WHAT TO PRODUCE: Below are some records. Say how many of their lines include the string "Корфу", giving only the number.

---------- SUPPLIED INFORMATION

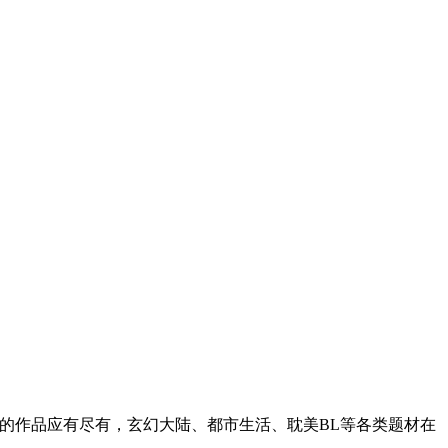
的作品应有尽有，玄幻大陆、都市生活、耽美BL等各类题材在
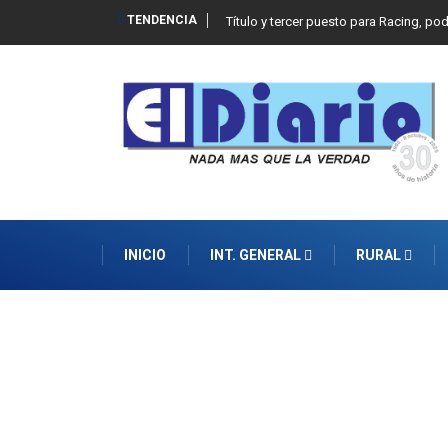
TENDENCIA
Título y tercer puesto para Racing, po
INICIO
INT. GENERAL
RURAL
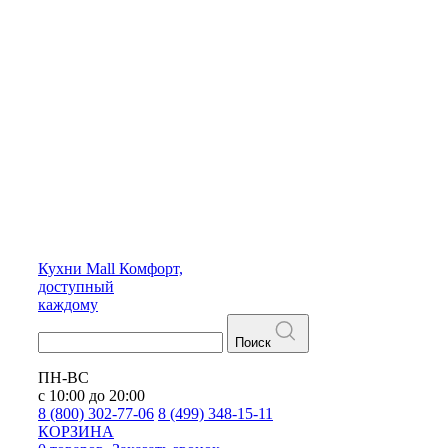
Кухни
Mall
Комфорт,
доступный
каждому
Поиск
ПН-ВС
с 10:00 до 20:00
8 (800) 302-77-06
8 (499) 348-15-11
КОРЗИНА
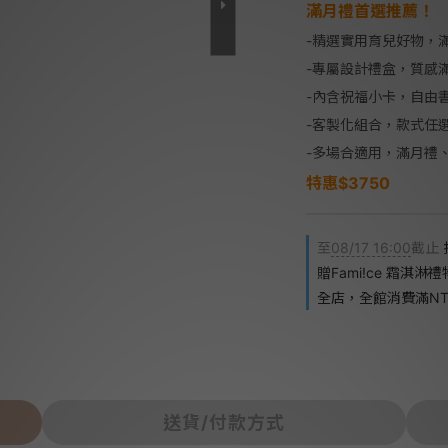
滿月禮首選推薦！
-精選實用育兒好物，
-專屬設計禮盒，質感
-內含祝福小卡，自由
-客製化組合，款式任
-多場合適用，滿月禮
特惠$3750
至
08/17 16:00
截止
贈Fami!ce 霜淇淋
全店，全館消費滿NT$
送貨/付款方式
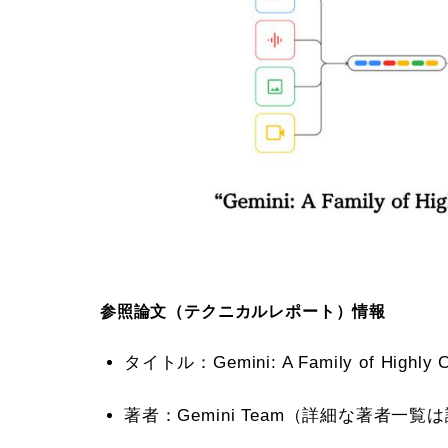
参照論文（テクニカルレポート）情報
タイトル：Gemini: A Family of Highly Ca
著者：Gemini Team（詳細な著者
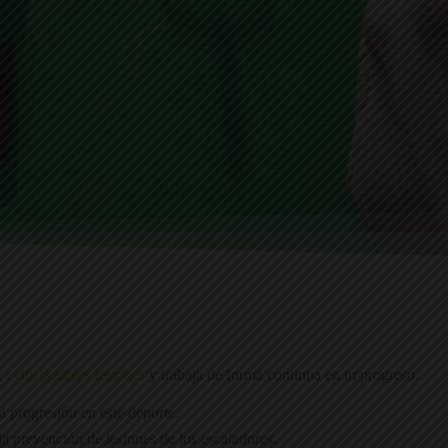
,
evita posibles lesiones
y trabaja de forma continua en tu progreso.
a progresión en este deporte.
 prevención de lesiones de los escaladores.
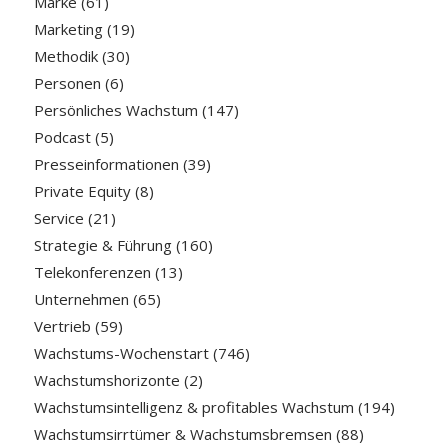
Marke
(61)
Marketing
(19)
Methodik
(30)
Personen
(6)
Persönliches Wachstum
(147)
Podcast
(5)
Presseinformationen
(39)
Private Equity
(8)
Service
(21)
Strategie & Führung
(160)
Telekonferenzen
(13)
Unternehmen
(65)
Vertrieb
(59)
Wachstums-Wochenstart
(746)
Wachstumshorizonte
(2)
Wachstumsintelligenz & profitables Wachstum
(194)
Wachstumsirrtümer & Wachstumsbremsen
(88)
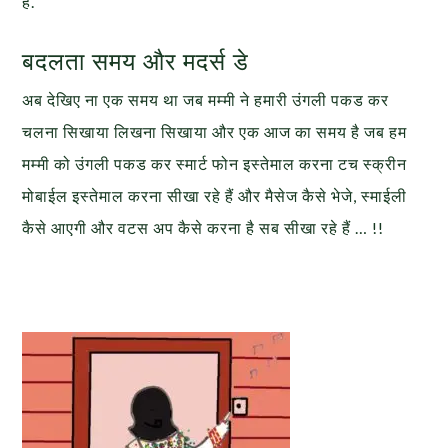
है.
बदलता समय और मदर्स डे
अब देखिए ना एक समय था जब मम्मी ने हमारी उंगली पकड कर
चलना सिखाया लिखना सिखाया
और एक आज का समय है जब हम
मम्मी को उंगली पकड कर स्मार्ट फोन इस्तेमाल करना टच स्क्रीन
मोबाईल इस्तेमाल करना सीखा रहे हैं और मैसेज कैसे भेजे, स्माईली
कैसे आएगी और वटस अप कैसे करना है सब सीखा रहे हैं … !!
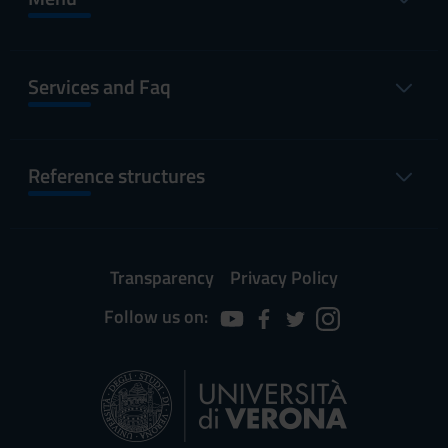
Services and Faq
Reference structures
Transparency
Privacy Policy
Follow us on:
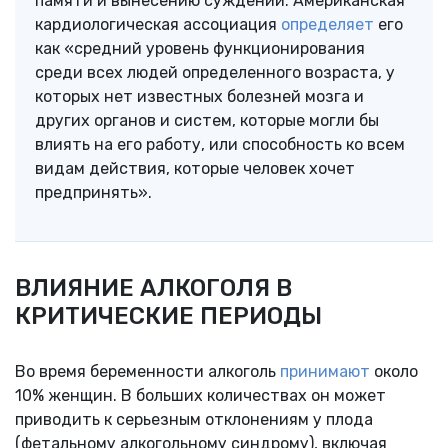
памяти и вынесению суждений. Американская
кардиологическая ассоциация
определяет
его
как «средний уровень функционирования
среди всех людей определенного возраста, у
которых нет известных болезней мозга и
других органов и систем, которые могли бы
влиять на его работу, или способность ко всем
видам действия, которые человек хочет
предпринять».
ВЛИЯНИЕ АЛКОГОЛЯ В
КРИТИЧЕСКИЕ ПЕРИОДЫ
Во время беременности алкоголь
принимают
около
10% женщин. В больших количествах он может
приводить к серьезным отклонениям у плода
(фетальному алкогольному синдрому), включая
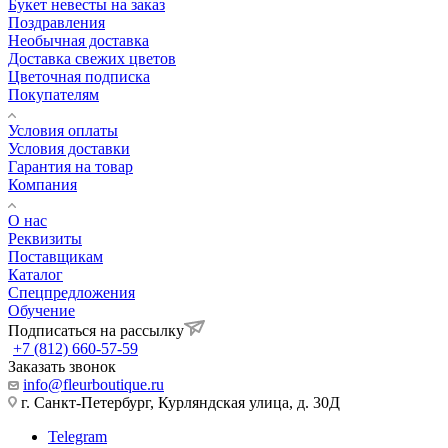
Букет невесты на заказ
Поздравления
Необычная доставка
Доставка свежих цветов
Цветочная подписка
Покупателям
Условия оплаты
Условия доставки
Гарантия на товар
Компания
О нас
Реквизиты
Поставщикам
Каталог
Спецпредложения
Обучение
Подписаться на рассылку
+7 (812) 660-57-59
Заказать звонок
info@fleurboutique.ru
г. Санкт-Петербург, Курляндская улица, д. 30Д
Telegram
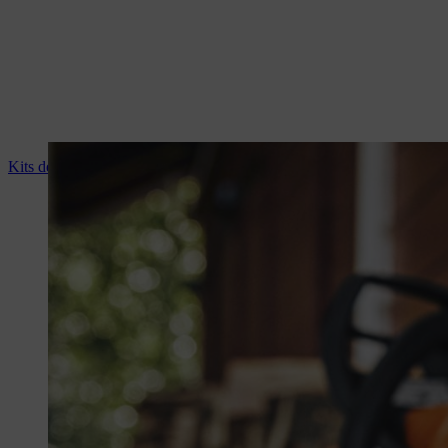
Kits de servicio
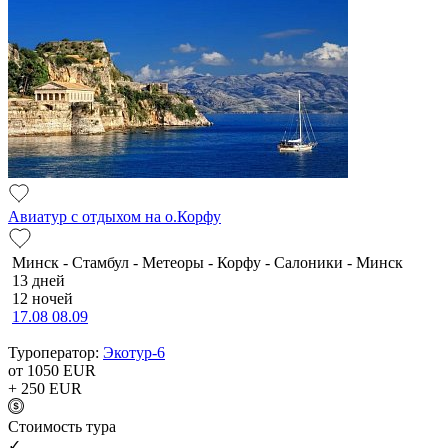
Авиатур с отдыхом на о.Корфу
Минск - Стамбул - Метеоры - Корфу - Салоники - Минск
13 дней
12 ночей
17.08
08.09
Туроператор:
Экотур-6
от 1050
EUR
+ 250
EUR
Cтоимость тура
✓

--------------------

ANSWER TO THIS PROBLEM: 2